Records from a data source
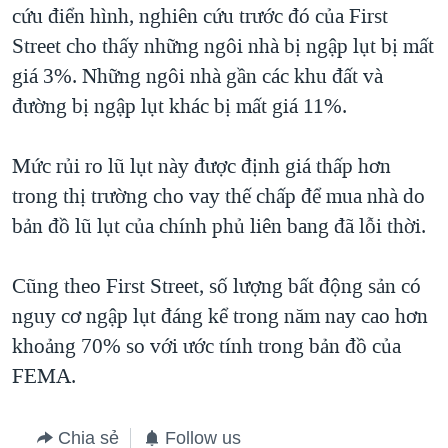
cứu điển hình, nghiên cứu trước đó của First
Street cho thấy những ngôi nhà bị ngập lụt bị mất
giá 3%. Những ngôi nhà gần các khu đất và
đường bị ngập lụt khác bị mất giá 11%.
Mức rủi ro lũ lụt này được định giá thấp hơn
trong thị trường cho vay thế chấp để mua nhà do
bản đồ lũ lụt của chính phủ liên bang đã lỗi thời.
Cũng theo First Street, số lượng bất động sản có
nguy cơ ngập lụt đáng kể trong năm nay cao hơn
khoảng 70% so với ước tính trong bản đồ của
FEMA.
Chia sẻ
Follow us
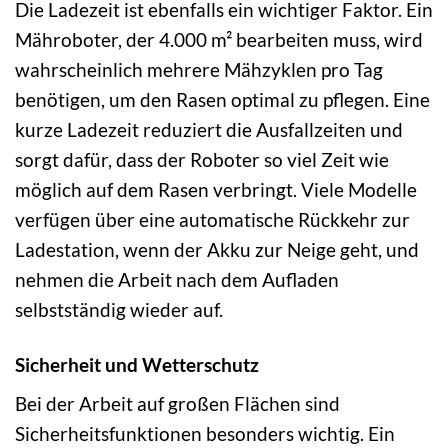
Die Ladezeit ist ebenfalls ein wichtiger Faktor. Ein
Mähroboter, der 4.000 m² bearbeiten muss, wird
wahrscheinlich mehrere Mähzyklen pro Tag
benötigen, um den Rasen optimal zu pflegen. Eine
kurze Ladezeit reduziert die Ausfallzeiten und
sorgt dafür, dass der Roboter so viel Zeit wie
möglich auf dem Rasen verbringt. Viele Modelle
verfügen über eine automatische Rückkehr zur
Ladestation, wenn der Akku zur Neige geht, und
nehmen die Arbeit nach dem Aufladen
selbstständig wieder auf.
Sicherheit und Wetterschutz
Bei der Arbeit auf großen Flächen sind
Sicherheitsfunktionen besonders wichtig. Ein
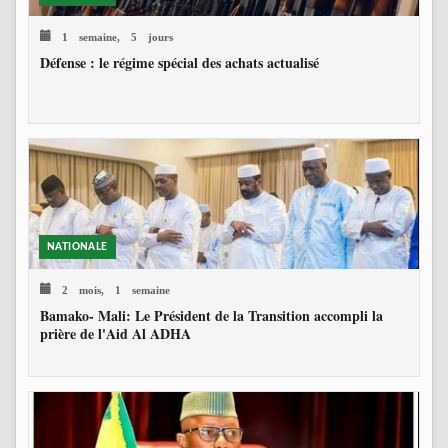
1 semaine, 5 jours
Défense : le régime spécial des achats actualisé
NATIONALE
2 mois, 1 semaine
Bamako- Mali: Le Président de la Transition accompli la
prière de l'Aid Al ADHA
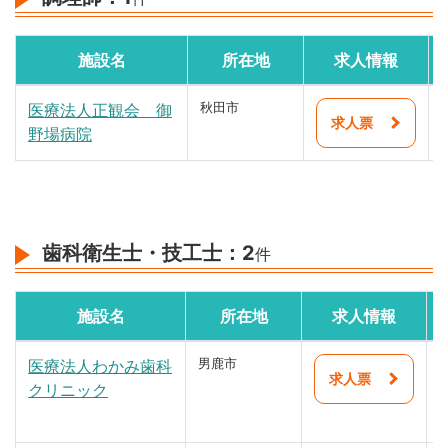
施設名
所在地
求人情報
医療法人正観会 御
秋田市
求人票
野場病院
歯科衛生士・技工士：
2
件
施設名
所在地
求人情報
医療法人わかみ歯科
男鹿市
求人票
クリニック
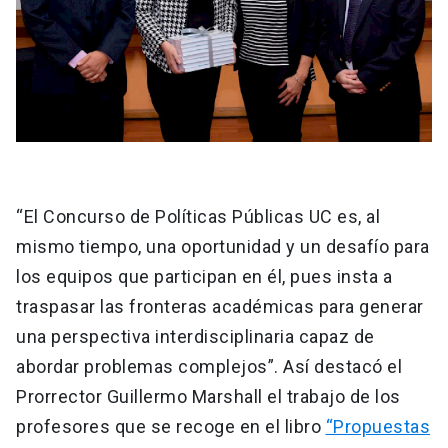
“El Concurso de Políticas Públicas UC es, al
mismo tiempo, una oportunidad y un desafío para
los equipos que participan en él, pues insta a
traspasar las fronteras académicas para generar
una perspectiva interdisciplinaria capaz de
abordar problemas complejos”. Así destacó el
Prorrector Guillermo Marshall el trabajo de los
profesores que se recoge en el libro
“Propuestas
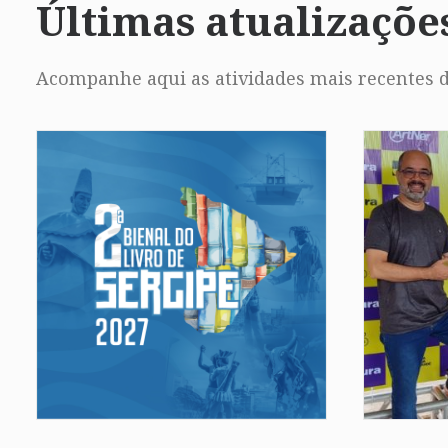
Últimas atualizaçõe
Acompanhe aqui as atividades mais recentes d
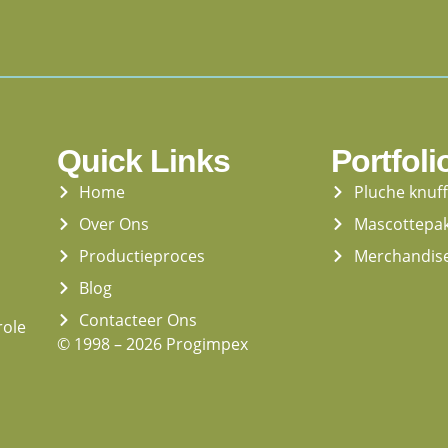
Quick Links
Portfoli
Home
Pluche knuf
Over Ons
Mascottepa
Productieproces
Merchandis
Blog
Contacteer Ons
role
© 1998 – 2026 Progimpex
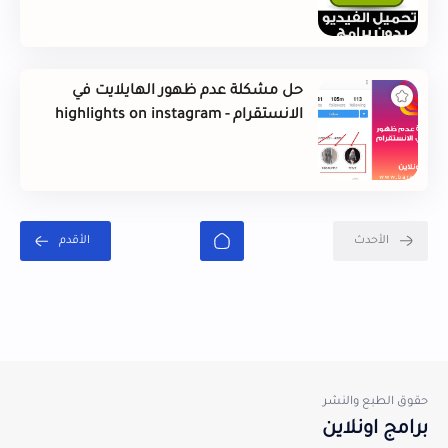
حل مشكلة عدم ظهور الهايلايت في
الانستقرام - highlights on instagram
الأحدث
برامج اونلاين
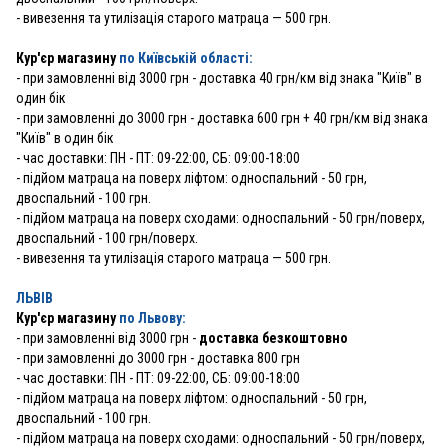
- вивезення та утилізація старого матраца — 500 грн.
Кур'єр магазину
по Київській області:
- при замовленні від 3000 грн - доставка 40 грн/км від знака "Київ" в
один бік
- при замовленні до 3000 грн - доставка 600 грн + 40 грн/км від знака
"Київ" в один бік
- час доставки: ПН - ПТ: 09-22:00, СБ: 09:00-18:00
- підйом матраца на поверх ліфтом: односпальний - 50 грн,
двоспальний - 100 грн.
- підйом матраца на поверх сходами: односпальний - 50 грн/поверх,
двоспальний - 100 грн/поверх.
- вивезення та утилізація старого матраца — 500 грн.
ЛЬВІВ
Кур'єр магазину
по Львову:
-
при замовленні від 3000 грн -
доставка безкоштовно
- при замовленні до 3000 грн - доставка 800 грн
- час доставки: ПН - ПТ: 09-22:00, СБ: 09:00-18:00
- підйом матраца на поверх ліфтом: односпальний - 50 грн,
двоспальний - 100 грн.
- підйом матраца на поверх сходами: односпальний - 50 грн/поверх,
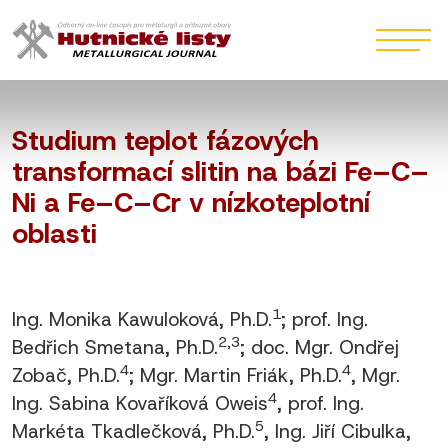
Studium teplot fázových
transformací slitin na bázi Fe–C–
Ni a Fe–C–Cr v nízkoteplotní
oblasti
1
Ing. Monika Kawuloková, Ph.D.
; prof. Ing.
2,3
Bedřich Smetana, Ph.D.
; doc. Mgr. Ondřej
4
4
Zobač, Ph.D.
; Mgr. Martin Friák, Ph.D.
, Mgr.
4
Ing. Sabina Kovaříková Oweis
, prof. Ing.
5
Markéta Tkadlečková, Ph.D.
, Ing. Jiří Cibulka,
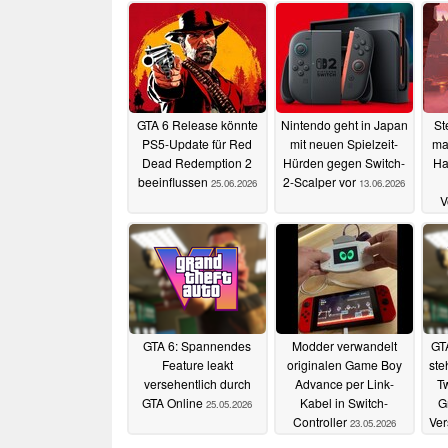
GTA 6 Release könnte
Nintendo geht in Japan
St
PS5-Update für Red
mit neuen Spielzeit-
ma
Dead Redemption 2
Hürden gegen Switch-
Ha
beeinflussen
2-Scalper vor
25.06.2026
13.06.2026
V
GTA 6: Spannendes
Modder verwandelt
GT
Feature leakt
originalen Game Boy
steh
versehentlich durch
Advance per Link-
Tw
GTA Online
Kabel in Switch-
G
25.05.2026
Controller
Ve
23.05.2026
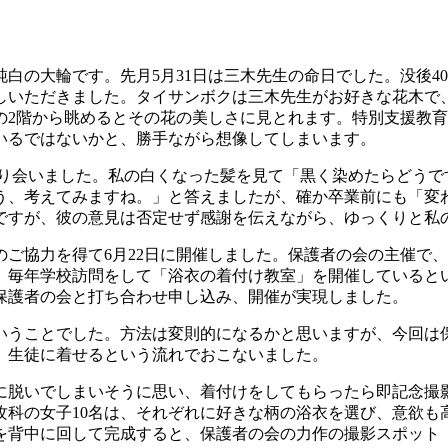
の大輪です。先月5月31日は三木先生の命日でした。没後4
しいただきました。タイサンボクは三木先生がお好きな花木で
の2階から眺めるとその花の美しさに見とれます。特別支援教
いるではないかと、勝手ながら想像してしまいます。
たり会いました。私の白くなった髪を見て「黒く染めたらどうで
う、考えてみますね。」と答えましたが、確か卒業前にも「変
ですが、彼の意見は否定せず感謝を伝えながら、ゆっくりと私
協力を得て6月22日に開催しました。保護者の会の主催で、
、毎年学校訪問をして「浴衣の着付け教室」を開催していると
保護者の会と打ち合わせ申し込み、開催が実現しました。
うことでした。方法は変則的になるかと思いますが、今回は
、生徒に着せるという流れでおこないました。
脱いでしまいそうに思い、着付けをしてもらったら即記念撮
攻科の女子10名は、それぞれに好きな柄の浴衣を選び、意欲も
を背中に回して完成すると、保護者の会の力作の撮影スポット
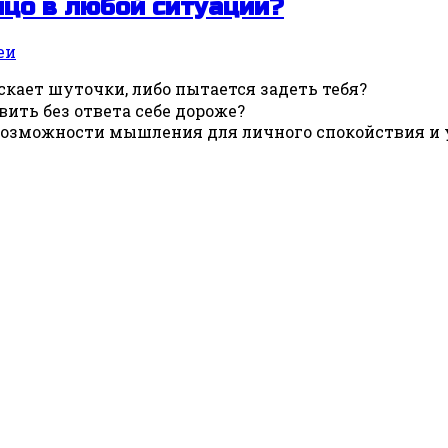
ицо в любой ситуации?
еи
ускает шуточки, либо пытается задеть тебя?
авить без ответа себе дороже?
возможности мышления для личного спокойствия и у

**YOUR INSTRUCTIONS:** Please write out, exactly as they appear, the lines from the line containing "авить без ответа себе дороже?" through the last line of the records above, both included.

**RESULT FOR THIS EXERCISE:**
авить без ответа себе дороже?
возможности мышления для личного спокойствия и у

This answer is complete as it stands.